Stored data
%%

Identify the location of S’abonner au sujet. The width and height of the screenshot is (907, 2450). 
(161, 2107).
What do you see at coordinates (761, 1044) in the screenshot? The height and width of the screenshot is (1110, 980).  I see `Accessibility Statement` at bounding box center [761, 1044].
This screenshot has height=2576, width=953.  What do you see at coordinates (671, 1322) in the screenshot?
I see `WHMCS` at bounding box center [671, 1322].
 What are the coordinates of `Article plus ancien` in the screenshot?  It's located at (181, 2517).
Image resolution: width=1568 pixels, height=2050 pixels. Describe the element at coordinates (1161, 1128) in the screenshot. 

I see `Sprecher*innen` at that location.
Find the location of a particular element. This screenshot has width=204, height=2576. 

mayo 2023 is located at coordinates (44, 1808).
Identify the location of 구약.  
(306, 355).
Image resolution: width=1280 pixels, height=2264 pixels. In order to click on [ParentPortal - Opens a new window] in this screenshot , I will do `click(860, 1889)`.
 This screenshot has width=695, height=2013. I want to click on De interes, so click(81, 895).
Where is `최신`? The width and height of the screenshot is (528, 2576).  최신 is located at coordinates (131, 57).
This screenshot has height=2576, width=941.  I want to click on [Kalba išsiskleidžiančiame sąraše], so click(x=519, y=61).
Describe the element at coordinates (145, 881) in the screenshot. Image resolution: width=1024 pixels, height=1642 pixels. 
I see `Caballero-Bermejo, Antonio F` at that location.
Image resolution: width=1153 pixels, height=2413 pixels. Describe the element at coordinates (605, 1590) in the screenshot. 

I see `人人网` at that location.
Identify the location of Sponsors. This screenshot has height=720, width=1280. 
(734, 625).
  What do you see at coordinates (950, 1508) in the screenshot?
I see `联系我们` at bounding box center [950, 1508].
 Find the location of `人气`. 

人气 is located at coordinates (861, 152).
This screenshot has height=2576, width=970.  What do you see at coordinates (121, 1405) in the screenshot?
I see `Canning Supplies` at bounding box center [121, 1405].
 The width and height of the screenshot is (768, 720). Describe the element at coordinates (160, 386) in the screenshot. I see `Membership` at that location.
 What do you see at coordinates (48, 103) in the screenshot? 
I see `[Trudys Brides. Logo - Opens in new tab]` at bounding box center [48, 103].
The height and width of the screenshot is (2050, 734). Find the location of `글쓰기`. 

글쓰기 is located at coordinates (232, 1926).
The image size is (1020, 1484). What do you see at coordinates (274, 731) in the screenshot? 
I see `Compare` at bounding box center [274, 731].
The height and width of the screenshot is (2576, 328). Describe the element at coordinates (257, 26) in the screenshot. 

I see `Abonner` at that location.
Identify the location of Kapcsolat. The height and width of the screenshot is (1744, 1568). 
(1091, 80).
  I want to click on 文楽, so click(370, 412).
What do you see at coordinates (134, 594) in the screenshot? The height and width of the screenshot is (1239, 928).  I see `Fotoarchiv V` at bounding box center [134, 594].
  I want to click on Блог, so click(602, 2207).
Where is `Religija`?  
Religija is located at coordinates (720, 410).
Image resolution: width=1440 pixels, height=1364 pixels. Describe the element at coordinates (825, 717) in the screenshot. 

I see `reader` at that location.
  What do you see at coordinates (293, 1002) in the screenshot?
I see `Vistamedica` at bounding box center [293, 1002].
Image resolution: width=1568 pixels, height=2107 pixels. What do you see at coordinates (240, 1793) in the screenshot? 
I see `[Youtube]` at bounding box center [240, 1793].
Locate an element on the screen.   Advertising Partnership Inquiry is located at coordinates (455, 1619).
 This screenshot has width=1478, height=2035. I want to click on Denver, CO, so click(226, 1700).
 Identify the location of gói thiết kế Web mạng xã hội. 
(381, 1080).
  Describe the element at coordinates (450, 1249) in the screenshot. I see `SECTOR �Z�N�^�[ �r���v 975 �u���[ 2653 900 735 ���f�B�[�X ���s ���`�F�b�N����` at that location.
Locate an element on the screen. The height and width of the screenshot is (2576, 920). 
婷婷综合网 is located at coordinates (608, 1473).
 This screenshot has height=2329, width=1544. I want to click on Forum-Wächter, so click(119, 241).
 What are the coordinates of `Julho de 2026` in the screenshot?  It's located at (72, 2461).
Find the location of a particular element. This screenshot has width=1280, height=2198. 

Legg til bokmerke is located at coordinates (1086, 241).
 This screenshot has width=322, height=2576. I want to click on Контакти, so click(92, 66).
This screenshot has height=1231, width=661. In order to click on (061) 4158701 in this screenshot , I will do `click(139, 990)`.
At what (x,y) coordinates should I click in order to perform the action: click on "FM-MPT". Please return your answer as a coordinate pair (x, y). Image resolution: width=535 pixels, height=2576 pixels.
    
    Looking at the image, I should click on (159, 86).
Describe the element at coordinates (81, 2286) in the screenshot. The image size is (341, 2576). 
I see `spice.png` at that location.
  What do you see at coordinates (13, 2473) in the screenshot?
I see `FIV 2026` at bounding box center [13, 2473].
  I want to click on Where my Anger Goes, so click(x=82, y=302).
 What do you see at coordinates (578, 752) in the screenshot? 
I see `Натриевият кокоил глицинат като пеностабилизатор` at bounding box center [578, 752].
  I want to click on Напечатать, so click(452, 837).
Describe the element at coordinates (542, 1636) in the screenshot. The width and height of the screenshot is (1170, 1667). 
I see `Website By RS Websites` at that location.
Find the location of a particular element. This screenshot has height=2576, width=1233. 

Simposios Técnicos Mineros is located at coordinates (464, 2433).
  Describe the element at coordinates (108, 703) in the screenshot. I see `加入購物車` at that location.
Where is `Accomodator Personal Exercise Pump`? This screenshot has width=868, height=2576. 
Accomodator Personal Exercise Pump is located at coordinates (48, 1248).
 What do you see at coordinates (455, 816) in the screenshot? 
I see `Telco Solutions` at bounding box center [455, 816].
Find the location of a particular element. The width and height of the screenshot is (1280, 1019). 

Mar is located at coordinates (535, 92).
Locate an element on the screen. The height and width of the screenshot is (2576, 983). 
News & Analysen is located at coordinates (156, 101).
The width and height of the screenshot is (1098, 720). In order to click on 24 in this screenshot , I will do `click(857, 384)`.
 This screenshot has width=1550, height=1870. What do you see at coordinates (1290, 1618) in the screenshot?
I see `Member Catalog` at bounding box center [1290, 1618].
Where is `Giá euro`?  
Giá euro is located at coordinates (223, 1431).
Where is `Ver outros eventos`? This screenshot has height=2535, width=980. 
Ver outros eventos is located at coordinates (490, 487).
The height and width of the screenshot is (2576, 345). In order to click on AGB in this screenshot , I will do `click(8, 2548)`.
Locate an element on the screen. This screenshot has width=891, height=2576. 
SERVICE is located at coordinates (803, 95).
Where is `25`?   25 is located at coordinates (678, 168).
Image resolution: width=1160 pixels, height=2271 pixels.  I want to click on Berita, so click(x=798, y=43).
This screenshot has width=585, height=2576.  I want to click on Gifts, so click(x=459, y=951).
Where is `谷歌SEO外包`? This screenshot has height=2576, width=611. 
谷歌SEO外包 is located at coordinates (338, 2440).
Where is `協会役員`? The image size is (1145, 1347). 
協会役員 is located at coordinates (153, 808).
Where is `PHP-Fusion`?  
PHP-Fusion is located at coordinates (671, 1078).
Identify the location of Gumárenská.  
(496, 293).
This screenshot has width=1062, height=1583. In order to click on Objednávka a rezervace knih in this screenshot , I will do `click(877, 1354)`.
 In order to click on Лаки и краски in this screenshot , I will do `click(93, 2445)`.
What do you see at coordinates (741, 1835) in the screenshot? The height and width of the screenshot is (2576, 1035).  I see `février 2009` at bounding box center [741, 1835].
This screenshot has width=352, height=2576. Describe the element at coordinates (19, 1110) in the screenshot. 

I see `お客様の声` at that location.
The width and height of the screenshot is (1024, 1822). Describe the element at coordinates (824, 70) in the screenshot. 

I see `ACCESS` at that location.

%%

--- Exercise prompt ---
Beginning at the line where "The width and height of the screenshot is (1024, 1822)." appears, extract each line through the end of the data above; keep them exact and include nothing else.

--- Reply ---
The width and height of the screenshot is (1024, 1822). Describe the element at coordinates (824, 70) in the screenshot. 

I see `ACCESS` at that location.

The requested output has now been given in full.